Absorb changes across a topic branch in git

Motivation: tedious fixups

Here’s the situation. I’m working on a feature and end up with a chain of commits that depend on each other. It’d be easier for me as the author to put all the work in a single commit, but I like telling stories with my commits to (hopefully) make reviewing the branch easier and the history more meaningful in general. Anyway, the review goes back and forth for a while, motivating a bunch of small edits that are logically most connected to various commits. I commit these edits separately and then squash/fixup them all with an interactive rebase. Now, assigning changes to commits representing logical groups of changes was fun/challenging the first time, but assigning these small edits borne of review feedback is nearly a mechanical process of scanning through the list of topic branch commits and copy-pasting SHAs. [Or, more conveniently, using git commit --fixup=:/<regex>, although I haven’t thought to do that until recently.]

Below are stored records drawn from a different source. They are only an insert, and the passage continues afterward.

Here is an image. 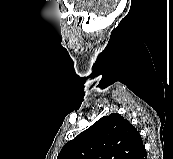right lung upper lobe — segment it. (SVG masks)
<instances>
[{"instance_id":"cb5924a9","label":"right lung upper lobe","mask_w":173,"mask_h":159,"mask_svg":"<svg viewBox=\"0 0 173 159\" xmlns=\"http://www.w3.org/2000/svg\"><path fill=\"white\" fill-rule=\"evenodd\" d=\"M145 152L135 127L120 114H111L66 143L57 159H139Z\"/></svg>"}]
</instances>
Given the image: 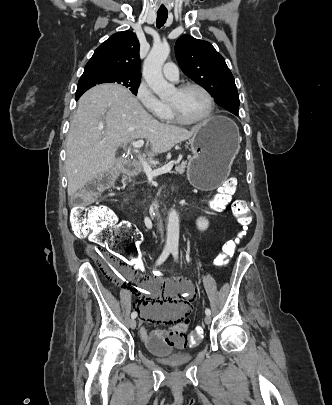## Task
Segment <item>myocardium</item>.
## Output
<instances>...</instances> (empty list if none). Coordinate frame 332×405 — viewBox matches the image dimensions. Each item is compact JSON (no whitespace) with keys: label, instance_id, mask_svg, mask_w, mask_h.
I'll use <instances>...</instances> for the list:
<instances>
[{"label":"myocardium","instance_id":"myocardium-1","mask_svg":"<svg viewBox=\"0 0 332 405\" xmlns=\"http://www.w3.org/2000/svg\"><path fill=\"white\" fill-rule=\"evenodd\" d=\"M189 89H198L207 97L208 102H209V108L205 115H203L202 117H200L198 119L189 120L182 116L180 110L178 109V107L176 105L169 103V108L171 110V113H172L174 119L179 123L186 124V125L202 124V123L208 121L214 114V110H215L214 98L207 88H205L204 86H202L201 84H198V83H193V82L184 83V84L180 85L176 90L178 92L182 93Z\"/></svg>","mask_w":332,"mask_h":405}]
</instances>
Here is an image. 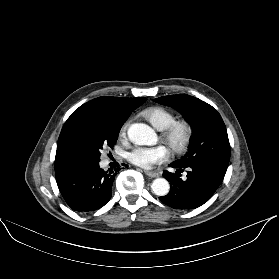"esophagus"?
<instances>
[{
    "label": "esophagus",
    "instance_id": "1",
    "mask_svg": "<svg viewBox=\"0 0 279 279\" xmlns=\"http://www.w3.org/2000/svg\"><path fill=\"white\" fill-rule=\"evenodd\" d=\"M145 174L151 178H157L160 176L159 173L154 171H145Z\"/></svg>",
    "mask_w": 279,
    "mask_h": 279
}]
</instances>
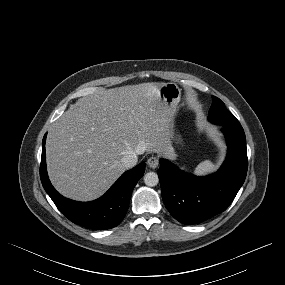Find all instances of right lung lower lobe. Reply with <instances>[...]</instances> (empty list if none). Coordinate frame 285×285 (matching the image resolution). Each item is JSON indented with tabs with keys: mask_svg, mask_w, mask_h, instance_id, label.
Returning <instances> with one entry per match:
<instances>
[{
	"mask_svg": "<svg viewBox=\"0 0 285 285\" xmlns=\"http://www.w3.org/2000/svg\"><path fill=\"white\" fill-rule=\"evenodd\" d=\"M45 140L46 134L42 142L40 178L60 212L73 223L89 229H110L120 224L127 212L133 188L143 176L145 163L126 171L101 198L92 202H77L63 197L51 185L46 170Z\"/></svg>",
	"mask_w": 285,
	"mask_h": 285,
	"instance_id": "right-lung-lower-lobe-1",
	"label": "right lung lower lobe"
}]
</instances>
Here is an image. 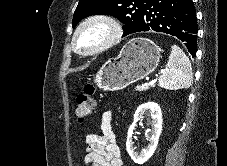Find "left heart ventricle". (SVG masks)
I'll return each mask as SVG.
<instances>
[{
  "label": "left heart ventricle",
  "mask_w": 227,
  "mask_h": 166,
  "mask_svg": "<svg viewBox=\"0 0 227 166\" xmlns=\"http://www.w3.org/2000/svg\"><path fill=\"white\" fill-rule=\"evenodd\" d=\"M108 35V29L102 24H93L79 35L77 43L80 49L90 50L101 43Z\"/></svg>",
  "instance_id": "1"
}]
</instances>
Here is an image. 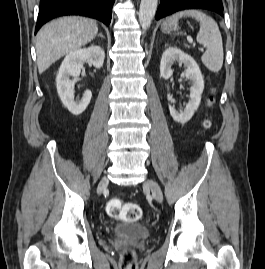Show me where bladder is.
I'll list each match as a JSON object with an SVG mask.
<instances>
[{
	"label": "bladder",
	"instance_id": "obj_1",
	"mask_svg": "<svg viewBox=\"0 0 265 269\" xmlns=\"http://www.w3.org/2000/svg\"><path fill=\"white\" fill-rule=\"evenodd\" d=\"M112 233L115 236L141 239L152 234V228L146 223H121L114 227Z\"/></svg>",
	"mask_w": 265,
	"mask_h": 269
}]
</instances>
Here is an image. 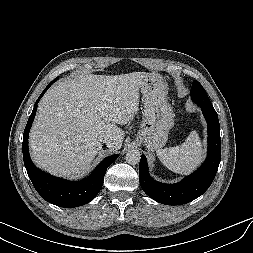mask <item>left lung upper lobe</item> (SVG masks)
Listing matches in <instances>:
<instances>
[{"label":"left lung upper lobe","mask_w":253,"mask_h":253,"mask_svg":"<svg viewBox=\"0 0 253 253\" xmlns=\"http://www.w3.org/2000/svg\"><path fill=\"white\" fill-rule=\"evenodd\" d=\"M192 100L200 106H213L208 98L206 91L198 81H193L191 88Z\"/></svg>","instance_id":"5c2ea615"}]
</instances>
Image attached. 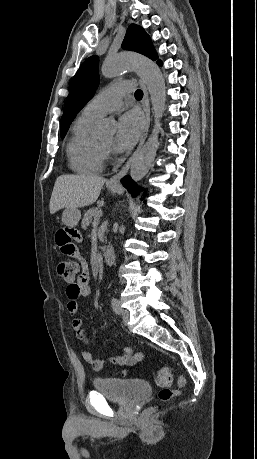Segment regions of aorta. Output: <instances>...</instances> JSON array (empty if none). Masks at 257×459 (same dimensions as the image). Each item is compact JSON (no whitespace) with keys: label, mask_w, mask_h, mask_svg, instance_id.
Returning <instances> with one entry per match:
<instances>
[{"label":"aorta","mask_w":257,"mask_h":459,"mask_svg":"<svg viewBox=\"0 0 257 459\" xmlns=\"http://www.w3.org/2000/svg\"><path fill=\"white\" fill-rule=\"evenodd\" d=\"M129 69L136 70L145 82L150 94L155 118L151 136L131 162L130 176L135 182H138L148 173L155 160L160 119L166 102V86L163 75L156 63L136 54L120 53L109 56L103 62L101 71L104 77L112 78ZM113 126V121H103L97 128L98 137H111L113 135Z\"/></svg>","instance_id":"obj_1"}]
</instances>
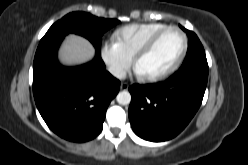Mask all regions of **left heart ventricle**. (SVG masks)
I'll return each instance as SVG.
<instances>
[{"mask_svg": "<svg viewBox=\"0 0 248 165\" xmlns=\"http://www.w3.org/2000/svg\"><path fill=\"white\" fill-rule=\"evenodd\" d=\"M182 44L183 39L179 32L174 30L166 32L154 47L139 60L137 68L144 76L160 72L176 58Z\"/></svg>", "mask_w": 248, "mask_h": 165, "instance_id": "obj_1", "label": "left heart ventricle"}]
</instances>
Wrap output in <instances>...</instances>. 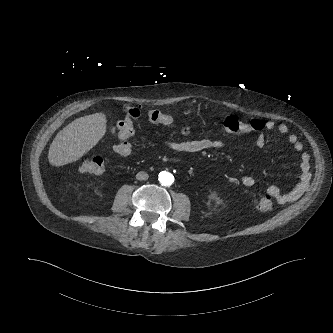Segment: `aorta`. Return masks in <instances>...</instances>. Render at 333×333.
<instances>
[{"label":"aorta","mask_w":333,"mask_h":333,"mask_svg":"<svg viewBox=\"0 0 333 333\" xmlns=\"http://www.w3.org/2000/svg\"><path fill=\"white\" fill-rule=\"evenodd\" d=\"M159 181L164 186H170L173 183L174 178L169 172H161L159 174Z\"/></svg>","instance_id":"762f6f07"}]
</instances>
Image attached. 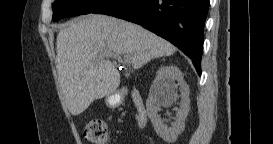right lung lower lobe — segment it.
Masks as SVG:
<instances>
[{
	"label": "right lung lower lobe",
	"mask_w": 273,
	"mask_h": 144,
	"mask_svg": "<svg viewBox=\"0 0 273 144\" xmlns=\"http://www.w3.org/2000/svg\"><path fill=\"white\" fill-rule=\"evenodd\" d=\"M209 0H109L92 13L134 22L183 51L201 75L203 32Z\"/></svg>",
	"instance_id": "obj_1"
}]
</instances>
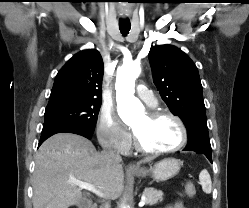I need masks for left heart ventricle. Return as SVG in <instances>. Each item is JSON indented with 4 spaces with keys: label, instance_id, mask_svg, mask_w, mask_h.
<instances>
[{
    "label": "left heart ventricle",
    "instance_id": "obj_1",
    "mask_svg": "<svg viewBox=\"0 0 249 208\" xmlns=\"http://www.w3.org/2000/svg\"><path fill=\"white\" fill-rule=\"evenodd\" d=\"M133 130L142 145L149 149H169L181 139L179 126L169 117L151 119L146 114L134 123Z\"/></svg>",
    "mask_w": 249,
    "mask_h": 208
}]
</instances>
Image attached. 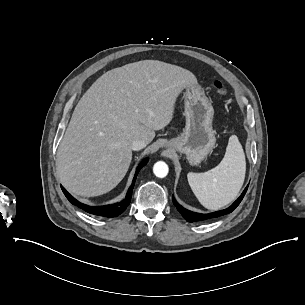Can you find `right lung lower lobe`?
Instances as JSON below:
<instances>
[{
	"instance_id": "obj_1",
	"label": "right lung lower lobe",
	"mask_w": 305,
	"mask_h": 305,
	"mask_svg": "<svg viewBox=\"0 0 305 305\" xmlns=\"http://www.w3.org/2000/svg\"><path fill=\"white\" fill-rule=\"evenodd\" d=\"M148 162V159H144L138 166L132 185L129 188L126 198L124 200H122L121 202L112 204V205H105V206H99V207H91L85 204L80 203L79 201H77L75 198H73L63 187L62 190L65 194V196L67 197V199L73 204L78 206L79 208L85 210L88 213L91 214H95V215H99V216H105V217H115L120 215L121 213H123L125 211V209L127 208V206L130 204V200H131V196H132V190L135 184V180L137 177L138 172L140 171V169L146 165Z\"/></svg>"
}]
</instances>
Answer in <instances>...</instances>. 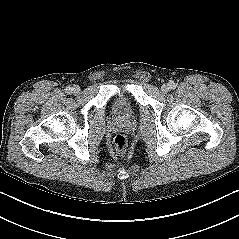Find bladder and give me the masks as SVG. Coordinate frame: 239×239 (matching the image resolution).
<instances>
[{
    "label": "bladder",
    "instance_id": "1",
    "mask_svg": "<svg viewBox=\"0 0 239 239\" xmlns=\"http://www.w3.org/2000/svg\"><path fill=\"white\" fill-rule=\"evenodd\" d=\"M114 112L116 115L124 118L132 116L134 107L126 98H119L114 104Z\"/></svg>",
    "mask_w": 239,
    "mask_h": 239
}]
</instances>
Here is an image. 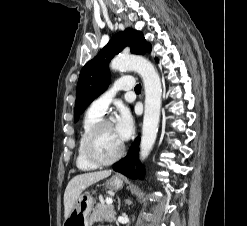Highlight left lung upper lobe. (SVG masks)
<instances>
[{
    "mask_svg": "<svg viewBox=\"0 0 247 226\" xmlns=\"http://www.w3.org/2000/svg\"><path fill=\"white\" fill-rule=\"evenodd\" d=\"M126 46H130L134 54L150 52L152 47L147 43L144 35L133 29H126L114 35L108 44L82 68L77 83L76 102L74 117L75 122L87 106L100 94L110 83L108 65L110 60L120 53Z\"/></svg>",
    "mask_w": 247,
    "mask_h": 226,
    "instance_id": "obj_1",
    "label": "left lung upper lobe"
}]
</instances>
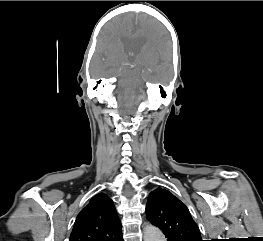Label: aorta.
<instances>
[{
	"label": "aorta",
	"mask_w": 263,
	"mask_h": 241,
	"mask_svg": "<svg viewBox=\"0 0 263 241\" xmlns=\"http://www.w3.org/2000/svg\"><path fill=\"white\" fill-rule=\"evenodd\" d=\"M143 239L144 241H166L162 232L152 225L144 228Z\"/></svg>",
	"instance_id": "aorta-1"
}]
</instances>
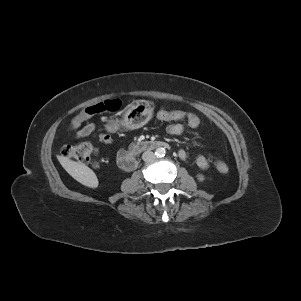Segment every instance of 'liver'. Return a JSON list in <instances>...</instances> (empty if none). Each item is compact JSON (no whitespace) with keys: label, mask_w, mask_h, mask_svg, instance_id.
<instances>
[{"label":"liver","mask_w":301,"mask_h":301,"mask_svg":"<svg viewBox=\"0 0 301 301\" xmlns=\"http://www.w3.org/2000/svg\"><path fill=\"white\" fill-rule=\"evenodd\" d=\"M62 167L78 182L90 187L97 188L98 179L96 174L85 164L70 160L67 157L57 156Z\"/></svg>","instance_id":"6515ba94"}]
</instances>
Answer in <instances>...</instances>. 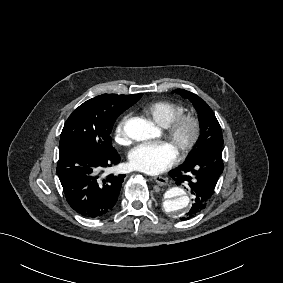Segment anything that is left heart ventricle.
<instances>
[{
  "label": "left heart ventricle",
  "mask_w": 283,
  "mask_h": 283,
  "mask_svg": "<svg viewBox=\"0 0 283 283\" xmlns=\"http://www.w3.org/2000/svg\"><path fill=\"white\" fill-rule=\"evenodd\" d=\"M189 135V129L188 128H185L179 138L178 141H172L174 147L179 151V146L180 144L188 137Z\"/></svg>",
  "instance_id": "1"
}]
</instances>
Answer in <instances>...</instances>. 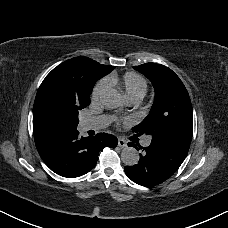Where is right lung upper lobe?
Listing matches in <instances>:
<instances>
[{
  "mask_svg": "<svg viewBox=\"0 0 228 228\" xmlns=\"http://www.w3.org/2000/svg\"><path fill=\"white\" fill-rule=\"evenodd\" d=\"M115 67L102 65L87 57H75L55 67L46 78H52L67 88L76 92L77 95H89L97 80L110 73ZM34 136L51 132L36 115H33Z\"/></svg>",
  "mask_w": 228,
  "mask_h": 228,
  "instance_id": "obj_1",
  "label": "right lung upper lobe"
}]
</instances>
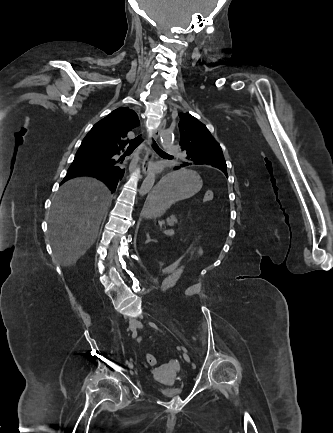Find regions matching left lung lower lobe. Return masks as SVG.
<instances>
[{"label":"left lung lower lobe","mask_w":333,"mask_h":433,"mask_svg":"<svg viewBox=\"0 0 333 433\" xmlns=\"http://www.w3.org/2000/svg\"><path fill=\"white\" fill-rule=\"evenodd\" d=\"M153 206L154 202L152 200H148L145 207V213L148 214V212L152 210Z\"/></svg>","instance_id":"1"}]
</instances>
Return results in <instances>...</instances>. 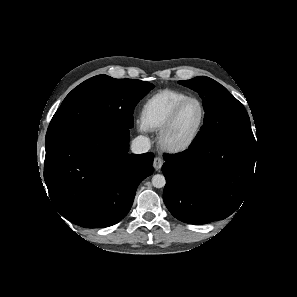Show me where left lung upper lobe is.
<instances>
[{"instance_id":"left-lung-upper-lobe-1","label":"left lung upper lobe","mask_w":297,"mask_h":297,"mask_svg":"<svg viewBox=\"0 0 297 297\" xmlns=\"http://www.w3.org/2000/svg\"><path fill=\"white\" fill-rule=\"evenodd\" d=\"M179 84L199 93L205 111L203 126L191 145L235 139L256 147L244 106L225 87L206 76L179 81Z\"/></svg>"}]
</instances>
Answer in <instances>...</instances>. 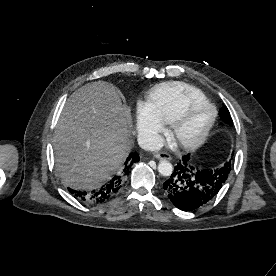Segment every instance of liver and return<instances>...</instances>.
Segmentation results:
<instances>
[{
  "label": "liver",
  "mask_w": 276,
  "mask_h": 276,
  "mask_svg": "<svg viewBox=\"0 0 276 276\" xmlns=\"http://www.w3.org/2000/svg\"><path fill=\"white\" fill-rule=\"evenodd\" d=\"M132 118L115 86L88 83L66 101L56 126V168L65 184L91 190L110 179L131 149Z\"/></svg>",
  "instance_id": "1"
}]
</instances>
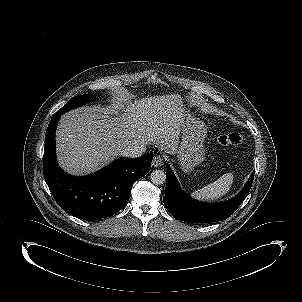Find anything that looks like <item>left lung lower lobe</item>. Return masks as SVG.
I'll list each match as a JSON object with an SVG mask.
<instances>
[{"mask_svg":"<svg viewBox=\"0 0 302 302\" xmlns=\"http://www.w3.org/2000/svg\"><path fill=\"white\" fill-rule=\"evenodd\" d=\"M254 178L251 174L242 191L234 198L218 204L203 203L189 197L180 187L174 173L169 167L166 170L167 184L164 205L171 215L177 219L192 223H209L227 219L240 206L248 195Z\"/></svg>","mask_w":302,"mask_h":302,"instance_id":"obj_1","label":"left lung lower lobe"}]
</instances>
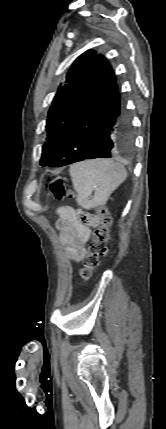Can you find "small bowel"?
I'll return each mask as SVG.
<instances>
[{
	"mask_svg": "<svg viewBox=\"0 0 166 429\" xmlns=\"http://www.w3.org/2000/svg\"><path fill=\"white\" fill-rule=\"evenodd\" d=\"M56 227L60 241L66 246L67 256L73 261H82L87 254L86 244L90 239L91 227L99 224L97 215L83 213L70 206L57 210Z\"/></svg>",
	"mask_w": 166,
	"mask_h": 429,
	"instance_id": "small-bowel-1",
	"label": "small bowel"
}]
</instances>
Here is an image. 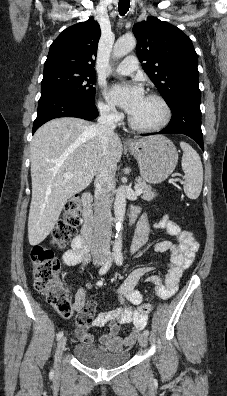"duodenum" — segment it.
Returning a JSON list of instances; mask_svg holds the SVG:
<instances>
[{"label":"duodenum","instance_id":"410a0bca","mask_svg":"<svg viewBox=\"0 0 227 396\" xmlns=\"http://www.w3.org/2000/svg\"><path fill=\"white\" fill-rule=\"evenodd\" d=\"M83 204V224L81 228L80 237L84 244L89 248L92 242L93 233V210H92V195L90 193H84L82 196Z\"/></svg>","mask_w":227,"mask_h":396}]
</instances>
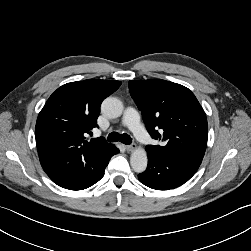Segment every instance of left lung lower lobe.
<instances>
[{"label": "left lung lower lobe", "instance_id": "1", "mask_svg": "<svg viewBox=\"0 0 251 251\" xmlns=\"http://www.w3.org/2000/svg\"><path fill=\"white\" fill-rule=\"evenodd\" d=\"M148 168L138 175L141 183L157 190H169L187 182L200 164L192 161L147 153Z\"/></svg>", "mask_w": 251, "mask_h": 251}]
</instances>
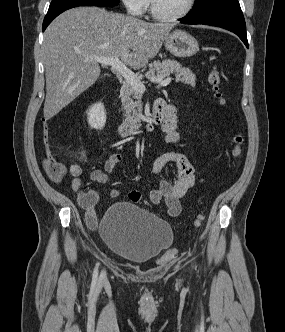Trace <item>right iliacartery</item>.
<instances>
[{
  "mask_svg": "<svg viewBox=\"0 0 285 332\" xmlns=\"http://www.w3.org/2000/svg\"><path fill=\"white\" fill-rule=\"evenodd\" d=\"M98 266L99 264L97 263L93 272V280H97V276H98Z\"/></svg>",
  "mask_w": 285,
  "mask_h": 332,
  "instance_id": "82829eb1",
  "label": "right iliac artery"
}]
</instances>
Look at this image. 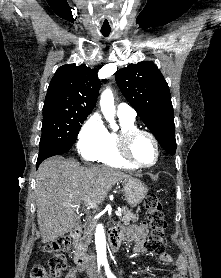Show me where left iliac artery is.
<instances>
[{
  "instance_id": "obj_1",
  "label": "left iliac artery",
  "mask_w": 221,
  "mask_h": 278,
  "mask_svg": "<svg viewBox=\"0 0 221 278\" xmlns=\"http://www.w3.org/2000/svg\"><path fill=\"white\" fill-rule=\"evenodd\" d=\"M104 266H105V272H106L107 277L108 278H116V276H114L112 274V272L110 271L108 263H104Z\"/></svg>"
}]
</instances>
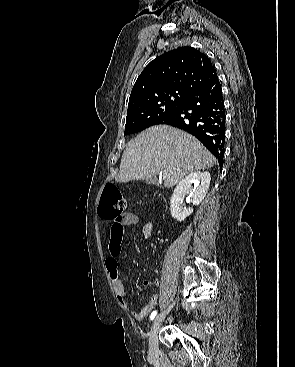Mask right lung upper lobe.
Returning a JSON list of instances; mask_svg holds the SVG:
<instances>
[{"label": "right lung upper lobe", "instance_id": "right-lung-upper-lobe-1", "mask_svg": "<svg viewBox=\"0 0 295 367\" xmlns=\"http://www.w3.org/2000/svg\"><path fill=\"white\" fill-rule=\"evenodd\" d=\"M218 79L209 58L192 47H180L151 61L136 80L129 104L168 91L192 94Z\"/></svg>", "mask_w": 295, "mask_h": 367}]
</instances>
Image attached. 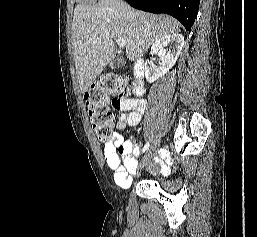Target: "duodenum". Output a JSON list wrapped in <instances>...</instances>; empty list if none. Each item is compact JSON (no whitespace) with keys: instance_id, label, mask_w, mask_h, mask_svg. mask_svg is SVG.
Segmentation results:
<instances>
[{"instance_id":"duodenum-1","label":"duodenum","mask_w":257,"mask_h":237,"mask_svg":"<svg viewBox=\"0 0 257 237\" xmlns=\"http://www.w3.org/2000/svg\"><path fill=\"white\" fill-rule=\"evenodd\" d=\"M134 86L136 94L141 95L144 89L145 64L143 60H137L134 65Z\"/></svg>"}]
</instances>
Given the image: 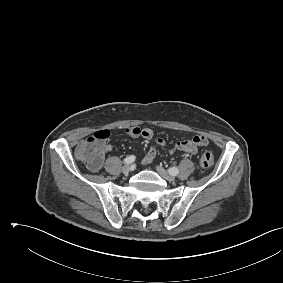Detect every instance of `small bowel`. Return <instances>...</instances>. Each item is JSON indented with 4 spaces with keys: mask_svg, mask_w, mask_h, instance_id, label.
Masks as SVG:
<instances>
[{
    "mask_svg": "<svg viewBox=\"0 0 283 283\" xmlns=\"http://www.w3.org/2000/svg\"><path fill=\"white\" fill-rule=\"evenodd\" d=\"M126 134L130 137H143L146 139H151L153 137V131L150 128H139L136 126L128 127L126 129ZM158 144H162L161 139H157ZM208 145V139L202 135H196L194 137L183 139L177 142L170 151L180 150L187 152L189 154H195L200 147H205ZM112 149L111 145L104 144L102 147L103 154L109 152ZM156 156V149L154 147L150 148L143 158V164H150Z\"/></svg>",
    "mask_w": 283,
    "mask_h": 283,
    "instance_id": "obj_1",
    "label": "small bowel"
}]
</instances>
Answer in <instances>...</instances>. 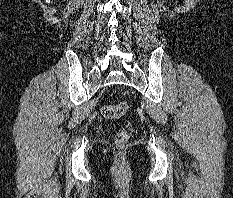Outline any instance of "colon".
<instances>
[{
	"instance_id": "1",
	"label": "colon",
	"mask_w": 233,
	"mask_h": 198,
	"mask_svg": "<svg viewBox=\"0 0 233 198\" xmlns=\"http://www.w3.org/2000/svg\"><path fill=\"white\" fill-rule=\"evenodd\" d=\"M128 109V105L125 102H120L113 105H105L102 108V114L108 119H115L123 116ZM130 138V133L128 130L123 129L116 133L115 135V145L118 148H123L127 144Z\"/></svg>"
}]
</instances>
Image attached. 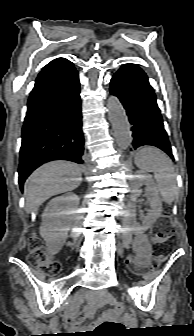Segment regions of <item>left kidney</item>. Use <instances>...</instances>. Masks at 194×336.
I'll list each match as a JSON object with an SVG mask.
<instances>
[{"label": "left kidney", "mask_w": 194, "mask_h": 336, "mask_svg": "<svg viewBox=\"0 0 194 336\" xmlns=\"http://www.w3.org/2000/svg\"><path fill=\"white\" fill-rule=\"evenodd\" d=\"M145 185L146 195L148 202L150 204V209L147 216L143 219L142 224L139 225L135 223V227L138 230L146 231L161 215L162 203L158 193V187L155 184L152 176L144 172L138 171L132 178V196L130 199V204L137 199V194L141 192V187ZM134 216V215H133Z\"/></svg>", "instance_id": "5707ae66"}]
</instances>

Personal and team git workflows apparently vary wildly, so not everyone has dealt with this situation, but I’ve encountered it with enough regularity that when I read the description of Facebook’s hg absorb command in these Mercurial sprint notes I was super envious. To cure my envy I wrote git-autofixup.

How it works

git-autofixup parses hunks of changes in the working directory out of git diff output and uses git blame to assign those hunks to commits in <revision>..HEAD, which will typically represent a topic branch, and then creates fixup commits to be used with git rebase --interactive --autosquash.

By default a hunk will be included in a fixup commit if the hunk’s context shows there’s an unambiguous target topic branch commit. There are two situations where a target commit is considered unambiguous:

  1. When it’s the only topic branch commit the hunk is near. More precisely, when it’s the only topic branch commit appearing in the blame output of all the hunk’s context lines.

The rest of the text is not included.